Seamlessness is about bridging the gap between the world you create within your web and the world outside it. Often, this means not carrying over from traditional broadcast media restrictions or limitations that fail to make sense in interactive media.

Macrocosms and Microcosms

The big picture: entire server structure

A site-wide strategy to organize information is never easy to invent, but vitally important to your site's success as a place where information is retrieved and used, versus simply being an area in which content is stored.

Finding a metaphor

Of course, there's no single recipe or structuring mechanism which you can apply to all types of content to give you a well-designed web site. That comes from thinking about the nature of your site and your content, and the logical divisions that your content can be organized around. However, finding an existing metaphor which you can work within while also pushing the boundaries of can be an effective way to plan for the organization of a site.

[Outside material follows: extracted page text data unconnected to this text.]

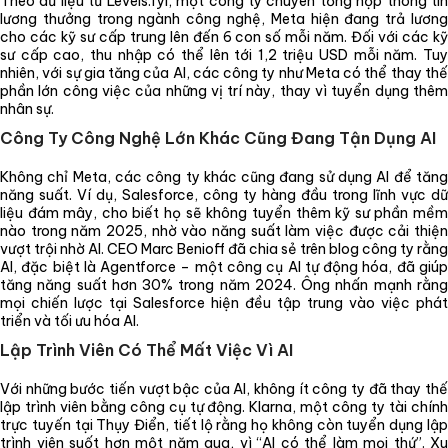
Theo dữ liệu từ Levels.fyi, một công ty chuyên tổng hợp thông tin
lương thưởng trong ngành công nghệ, Meta hiện đang trả lương
cho các kỹ sư cấp trung lên đến 6 con số mỗi năm. Đối với các kỹ
sư cấp cao, thu nhập có thể lên tới 1,2 triệu USD mỗi năm. Tuy
nhiên, với sự gia tăng của AI, các công ty như Meta có thể thay thế
phần lớn công việc của những vị trí này, thay vì tuyển dụng thêm
nhân sự.
Công Ty Công Nghệ Lớn Khác Cũng Đang Tận Dụng AI
Không chỉ Meta, các công ty khác cũng đang sử dụng AI để tăng
năng suất. Ví dụ, Salesforce, công ty hàng đầu trong lĩnh vực dữ
liệu đám mây, cho biết họ sẽ không tuyển thêm kỹ sư phần mềm
nào trong năm 2025, nhờ vào năng suất làm việc được cải thiện
vượt trội nhờ AI. CEO Marc Benioff đã chia sẻ trên blog công ty rằng
AI, đặc biệt là Agentforce – một công cụ AI tự động hóa, đã giúp
tăng năng suất hơn 30% trong năm 2024. Ông nhấn mạnh rằng
mọi chiến lược tại Salesforce hiện đều tập trung vào việc phát
triển và tối ưu hóa AI.
Lập Trình Viên Có Thể Mất Việc Vì AI
Với những bước tiến vượt bậc của AI, không ít công ty đã thay thế
lập trình viên bằng công cụ tự động. Klarna, một công ty tài chính
trực tuyến tại Thụy Điển, tiết lộ rằng họ không còn tuyển dụng lập
trình viên suốt hơn một năm qua, vì “AI có thể làm mọi thứ”. Xu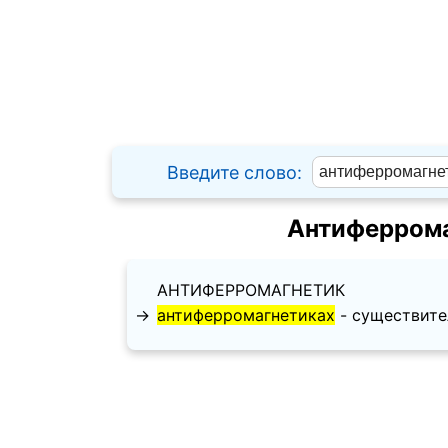
Введите слово:
Антиферрома
АНТИФЕРРОМАГНЕТИК
→
антиферромагнетиках
- существител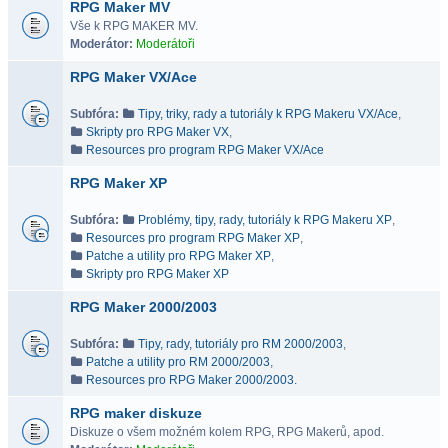
RPG Maker MV
Vše k RPG MAKER MV.
Moderátor:
Moderátoři
RPG Maker VX/Ace
Subfóra:
Tipy, triky, rady a tutoriály k RPG Makeru VX/Ace
,
Skripty pro RPG Maker VX
,
Resources pro program RPG Maker VX/Ace
RPG Maker XP
Subfóra:
Problémy, tipy, rady, tutoriály k RPG Makeru XP
,
Resources pro program RPG Maker XP
,
Patche a utility pro RPG Maker XP
,
Skripty pro RPG Maker XP
RPG Maker 2000/2003
Subfóra:
Tipy, rady, tutoriály pro RM 2000/2003
,
Patche a utility pro RM 2000/2003
,
Resources pro RPG Maker 2000/2003.
RPG maker diskuze
Diskuze o všem možném kolem RPG, RPG Makerů, apod.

There are many obvious metaphors upon which to base a web site: thinking of your content as being organized like a book, building, or branching tree.

The book metaphor: pages of content

Books lend themselves easily to the Web: and, in fact, many books have been "ported" to the Web, for better and for worse. Books have tables of contents and indices, for quickly locating information; parts, chapters, sections, and sub-sections, for organizing content; and footnotes, endnotes, and bibliographies, for displaying links to other content. Collections of books become "libraries", complete with card catalogs and help desks.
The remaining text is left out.